Fondation iFRAP : Vous croyez cependant à la réussite du programme de réforme de l'AP-HP ?

D. C. : Ce qui menace le bon fonctionnement de ces hôpitaux est simple à exprimer et difficile à corriger : c'est le décalage permanent entre les possibilités du progrès des techniques médicales et la réalité des organisations. L'exemple le plus illustratif de ce décalage, en France, est celui de la chirurgie ambulatoire. Notre pays est globalement très en retard par rapport aux autres pays de l'OCDE dans l'utilisation de ce mode d'organisation de la chirurgie. Ce retard est d'abord le fait de l'hôpital public qui le reconnaît volontiers. Conséquences de ces retards un service au patient de moindre qualité et des surcoûts importants. Mais le plus grave est la démotivation des médecins et des soignants. Cette lenteur à adapter les organisations est douloureusement ressentie par les professionnels qui ont choisi leur métier par vocation.

Fondation iFRAP : Qu'est-ce qui est faisable ?

D. C. : Ce qui manque ce ne sont pas les bonnes idées, mais la capacité à les mettre en œuvre. Il ne faut pas trop de réformes et prévoir le temps nécessaire à leur aboutissement. C'est pourquoi je me limiterai à trois propositions.

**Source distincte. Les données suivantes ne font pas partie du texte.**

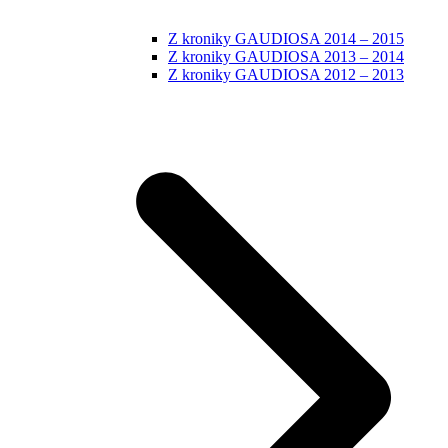
Z kroniky GAUDIOSA 2014 – 2015
Z kroniky GAUDIOSA 2013 – 2014
Z kroniky GAUDIOSA 2012 – 2013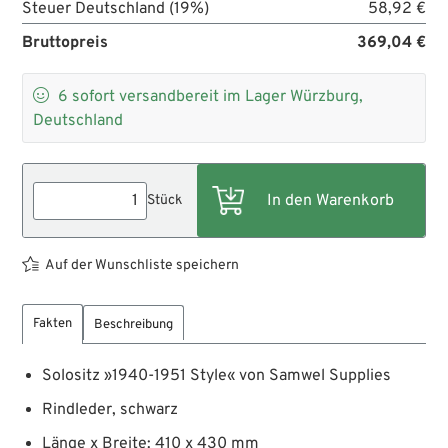
Steuer Deutschland (19%)
58,92 €
Bruttopreis
369,04 €

6
sofort versandbereit im Lager Würzburg,
Deutschland
Stück
Auf der Wunschliste speichern
Fakten
Beschreibung
Solositz »1940-1951 Style« von Samwel Supplies
Rindleder, schwarz
Länge x Breite: 410 x 430 mm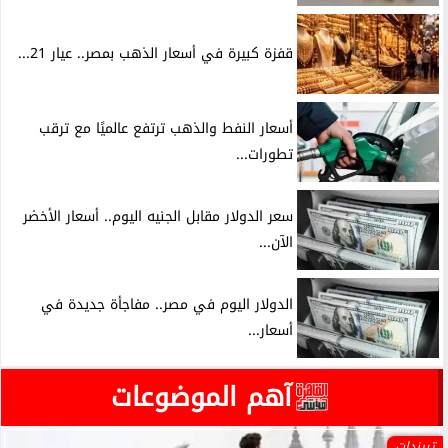
قفزة كبيرة في أسعار الذهب بمصر.. عيار 21...
أسعار النفط والذهب ترتفع عالميًا مع ترقب
تطورات...
سعر الدولار مقابل الجنيه اليوم.. أسعار الأخضر
الآن...
الدولار اليوم في مصر.. مفاجأة جديدة في
أسعار...
آهم الموضوعات
تريندات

La première vise le choix des hommes. Cette proposition consiste à pousser à son terme la vision de Nicolas Sarkozy ; il faut un patron à l'hôpital. En pratique, il faut mettre à la tête des hôpitaux des responsables dont la carrière dépendra de la réussite de leur gestion. Ainsi, le choix des personnes par les directeurs d'ARS devrait privilégier les qualités de gestion à celles de diplomatie ou les étiquettes. Une fois nommés, des objectifs de gestion réalistes sont à établir. La rémunération et l'avancement doivent reposer sur les résultats de gestion, en particulier le respect des objectifs. À terme, parce que le système actuel de nomination du directeur de l'hôpital public par le directeur de l'ARS est source d'ambiguïtés, les directeurs devraient être choisis par le Conseil de surveillance de l'hôpital sans obligation de recruter des fonctionnaires.

La deuxième proposition est la transparence des financements : on ne peut pérenniser un système de financement où la puissance de l'élu local permet de corriger les approximations de gestion par des subventions discrétionnaires. Chaque année, chaque ARS devrait fournir le montant des ressources allouées aux hôpitaux publics et privés en termes facilement intelligibles, les mettre en relation avec leur volume d'activité et réaliser un classement à l'indice de performance.

La troisième est de promouvoir l'excellence médicale. Elle consiste d'abord à donner sa chance à la mise en œuvre des instituts hospitalo-universitaires : la recherche vraie doit être encouragée et suffisamment abritée de la contrainte économique. Au-delà des IHU, la réforme des centres hospitalo-universitaires dans la ligne des idées du doyen Philippe Even est indispensable. À ce niveau, la médecine se situe dans la compétition avec les meilleures équipes médicales et chirurgicales mondiales pour améliorer les soins au patient. La promouvoir restera une mission de l'AP-HP quelles que soient les évolutions de son organisation.